NCT number NCT00392015
Other study ID # S-15-25
Secondary ID HSRRB A-13453NMR
Status Completed
Phase Phase 1/Phase 2
First received
Last updated
Start date October 12, 2006
Est. completion date September 25, 2017

Study information

Verified date April 2021
Source U.S. Army Medical Research and Development Command
Contact n/a
Is FDA regulated No
Health authority
Study type Interventional

Clinical Trial Summary

The purpose of this study is to determine whether a new investigational malaria vaccine is safe, well tolerated and effective against experimental exposure to malaria when given to healthy people with no previous exposure to malaria. The vaccine consists of a modified form of a relatively common virus, adenovirus, that has been rendered incapable of replicating itself and modified to deliver the malaria gene of interest to the body's cells allowing the cell to manufacture the protein encoded by the gene and present it to the body's immune system in a more natural and presumably effective way.


Description:

The vaccine, called NMRC-M3V-Ad-PfCA (key: NMRC + Multi-antigen Multi-stage, Malaria Vaccine + Adenovectored + P. falciparum CSP & AMA1 antigens), is a combination of two recombinant adenovirus-derived constructs (adenovectors), one expressing the pre-erythrocytic stage antigen circumsporozoite protein (CSP) and the other expressing the erythrocytic stage antigen Apical Membrane Antigen 1 (AMA1), both from the 3D7 strain of P. falciparum. The vector is an attenuated, replication-deficient adenovirus derived from wildtype serotype 5 adenovirus through the deletion of several genes. The vaccine is formulated in a buffered saline solution (Final Formulation Buffer = FFB). This is a Phase 1/2a, randomized, open-label, dose-escalating trial of the NMRC-M3V-Ad-PfCA vaccine administered intramuscularly to healthy, malaria-naïve adult volunteers. All volunteers will be seronegative (< 1:500, by a luciferase-based neutralizing antibody assay; VRC, Bethesda) for adenovirus serotype 5. In the first part of the study (dose-escalation phase, Part A), 1 x 10^10 particle units (pu) per construct or 2 x 10^10 pu total will be administered to six volunteers as a single dose to assess safety, and 4 weeks later, 5 x 10^10 pu per construct or 1 x 10^11 pu total dose (five-fold dose escalation) will be administered to six additional volunteers. In the second part of the study (regimen-comparison phase, Part B), three regimens for administration will be compared: one dose, two doses administered ten days apart, and two doses administered 16 weeks apart. Separate groups will receive one dose of the individual components of the vaccine (NMRC-MV-Ad-PfC and NMRC-MV-Ad-PfA). Following immunization, volunteers participating in the regimen-comparison phase as well as several non-immunized control volunteers (serving as infectivity controls) will be challenged with P. falciparum sporozoites in order to assess vaccine efficacy against non-immunized controls challenged at the same time.

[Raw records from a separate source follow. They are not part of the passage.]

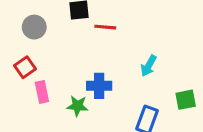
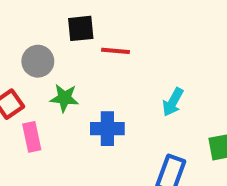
gray circle: (34, 27) -> (38, 61), moved
green star: (77, 106) -> (64, 98), moved

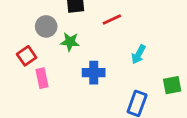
red line: (116, 51) -> (112, 19), moved, turned -30
green star: (64, 98) -> (70, 42), moved

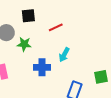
cyan arrow: (138, 54) -> (64, 55), moved

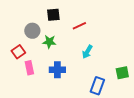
blue cross: (42, 67) -> (57, 70), moved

The proposed design of the regimen-comparison phase will provide information to direct selection of an appropriate dosing regimen for subsequent studies, and will also indicate whether the two constituent antigens, when co-formulated, act synergistically, independently, or interfere with each other in the induction of antigen-specific immune responses and protective immunity.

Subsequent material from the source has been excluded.